French submarine Gymnote (S655)

Career (France)
Name: Gymnote
Namesake: Gymnotus
Ordered: 1961
Builder: Arsenal de Cherbourg
Laid down: 17 March 1963
Launched: 17 March 1964
Commissioned: 17 October 1966
Out of service: 1986
Fate: Scrapped
General characteristics
Class and type: Submarine
Displacement: 3,000 tons surfaced
3,250 tons submerged
Length: 84.0 m
Beam: 10.6 m
Draught: 7.6 m
Propulsion: 2 shaft diesel electric
Speed: 11 knots surfaced
10 kn submerged
Complement: 78 men
Armament: 4 launch tubes for SLBM

Gymnote (S655) was an experimental submarine of the French Navy. She was a trials submarine for Submarine-launched ballistic missiles and powered by diesel electric engines. She is named in honour of the Gymnote, the world's first all-electric submarine built in France in the late 19th century.

The French planned a nuclear propelled submarine in the late 1950s and laid down a hull (no Q244). Because France had not developed uranium enrichment facilities at the time, the planned power plant was to be a heavy water reactor, which could utilize natural uranium. But French engineers were unable to produce a reactor small enough to fit into the submarine, which led to the project being canceled in 1959.[1]

In the early 1960s the French government decided to develop an independent nuclear deterrent based on SLBM's.
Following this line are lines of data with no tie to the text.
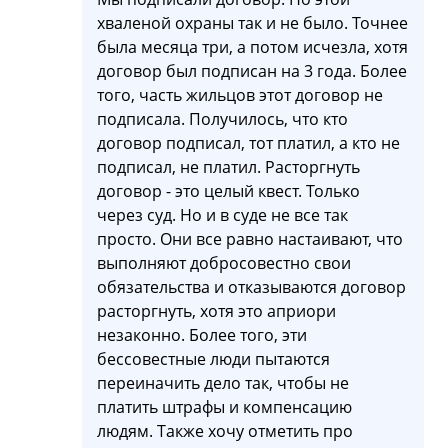
хваленой охраны так и не было. Точнее
была месяца три, а потом исчезла, хотя
договор был подписан на 3 года. Более
того, часть жильцов этот договор не
подписала. Получилось, что кто
договор подписал, тот платил, а кто не
подписал, не платил. Расторгнуть
договор - это целый квест. Только
через суд. Но и в суде не все так
просто. Они все равно настаивают, что
выполняют добросовестно свои
обязательства и отказываются договор
расторгнуть, хотя это априори
незаконно. Более того, эти
бессовестные люди пытаются
переиначить дело так, чтобы не
платить штрафы и компенсацию
людям. Также хочу отметить про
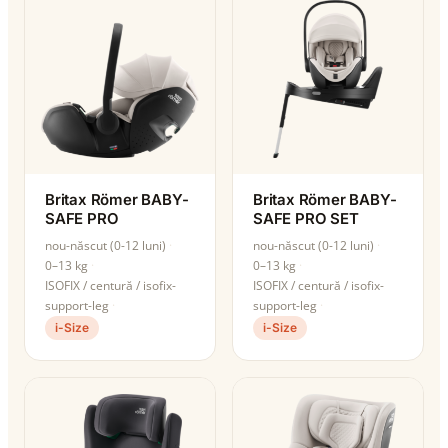
Britax Römer BABY-
Britax Römer BABY-
SAFE PRO
SAFE PRO SET
nou-născut (0-12 luni)
nou-născut (0-12 luni)
0–13 kg
0–13 kg
ISOFIX / centură / isofix-
ISOFIX / centură / isofix-
support-leg
support-leg
i-Size
i-Size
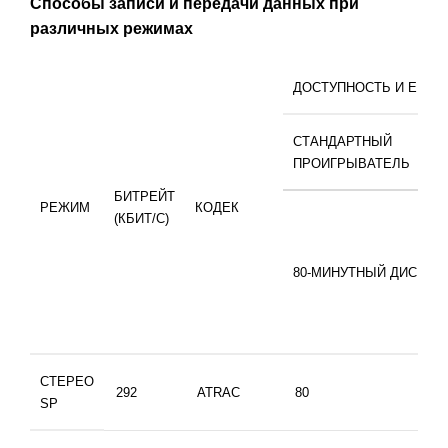
Способы записи и передачи данных при
различных режимах
ДОСТУПНОСТЬ И ЕМКОС
СТАНДАРТНЫЙ
ПР
ПРОИГРЫВАТЕЛЬ
MD
БИТРЕЙТ
РЕЖИМ
КОДЕК
(КБИТ/С)
80-МИНУТНЫЙ ДИСК
СТЕРЕО
292
ATRAC
80
80
SP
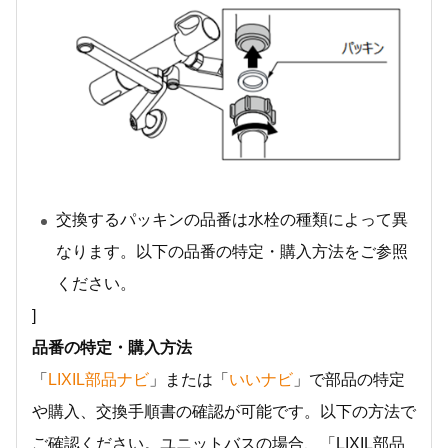
交換するパッキンの品番は水栓の種類によって異
なります。以下の品番の特定・購入方法をご参照
ください。
]
品番の特定・購入方法
「
LIXIL部品ナビ
」または「
いいナビ
」で部品の特定
や購入、交換手順書の確認が可能です。以下の方法で
ご確認ください。ユニットバスの場合、「LIXIL部品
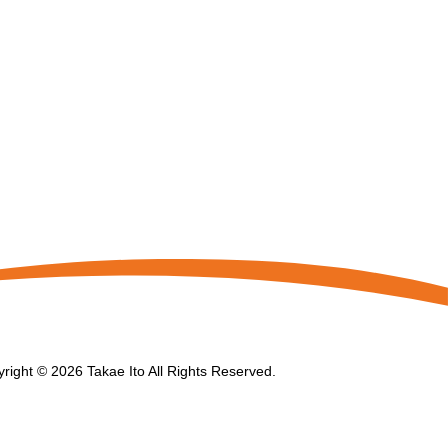
right © 2026 Takae Ito All Rights Reserved.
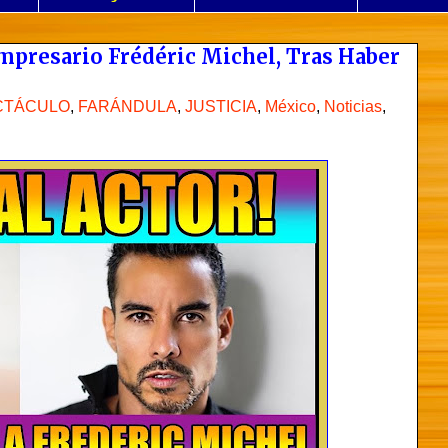
Empresario Frédéric Michel, Tras Haber
CTÁCULO
,
FARÁNDULA
,
JUSTICIA
,
México
,
Noticias
,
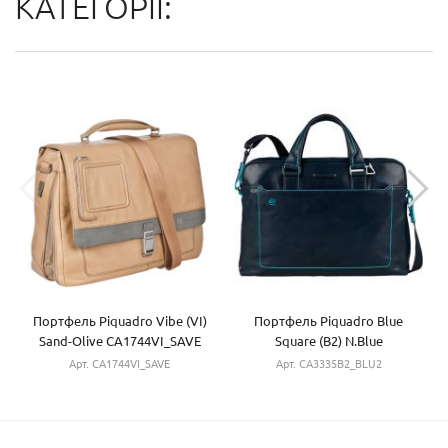
КАТЕГОРІЇ:
Портфель Piquadro Vibe (VI)
Портфель Piquadro Blue
Sand-Olive CA1744VI_SAVE
Square (B2) N.Blue
CA3335B2_BLU2
Арт. CA1744VI_SAVE
Арт. CA3335B2_BLU2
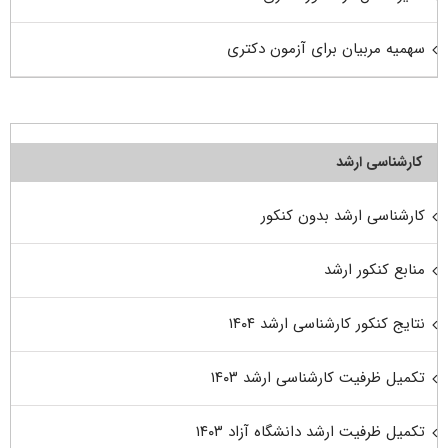
سهمیه مربیان برای آزمون دکتری
کارشناسی ارشد
کارشناسی ارشد بدون کنکور
منابع کنکور ارشد
نتایج کنکور کارشناسی ارشد ۱۴۰۴
تکمیل ظرفیت کارشناسی ارشد ۱۴۰۳
تکمیل ظرفیت ارشد دانشگاه آزاد ۱۴۰۳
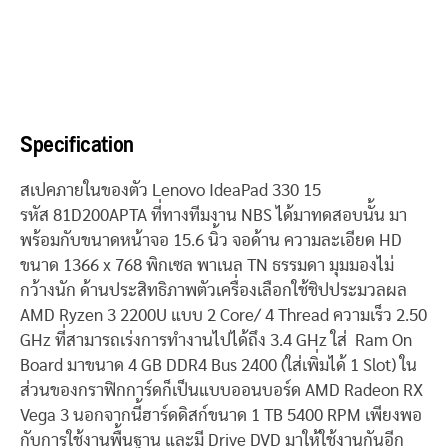
Specification
สเปคภายในของตัว Lenovo IdeaPad 330 15
รหัส 81D200APTA ที่ทางทีมงาน NBS ได้มาทดสอบนั้น มา
พร้อมกับขนาดหน้าจอ 15.6 นิ้ว จอด้าน ความละเอียด HD
ขนาด 1366 x 768 พิกเซล พาเนล TN ธรรมดา มุมมองไม่
กว้างนัก ด้านประสิทธิภาพตัวเครื่องเลือกใช้ชิปประมวลผล
AMD Ryzen 3 2200U แบบ 2 Core/ 4 Thread ความเร็ว 2.50
GHz ที่สามารถเร่งการทำงานไปได้ถึง 3.4 GHz ใส่ Ram On
Board มาขนาด 4 GB DDR4 Bus 2400 (ใส่เพิ่มได้ 1 Slot) ใน
ส่วนของกราฟิกการ์ดก็เป็นแบบออนบอร์ด AMD Radeon RX
Vega 3 นอกจากนี้ฮาร์ดดิสก์ขนาด 1 TB 5400 RPM เพียงพอ
กับการใช้งานพื้นฐาน และมี Drive DVD มาให้ใช้งานกันอีก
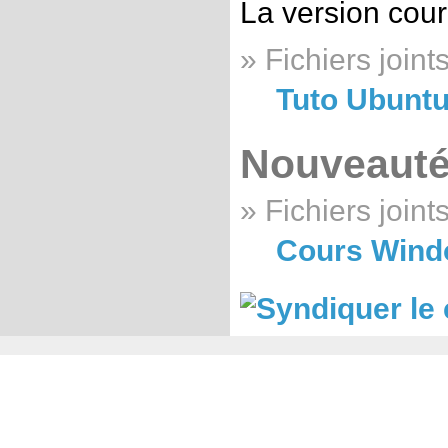
La version cou
» Fichiers joints
Tuto Ubuntu 
Nouveauté
» Fichiers joints
Cours Windo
Hull Q244 was redesigned as a trials submarine with 4 missile tubes in an extended casing. The Gymnote was commissioned in 1966 and fired the first M-1 Missile in 1968. The M-1 Missile was subsequently deployed aboard the Redoutable class submarines. She was extensively rebuilt in 1977-79 to enable trials of the new M-4 Missile. The Gymnote was decommissioned in 1986.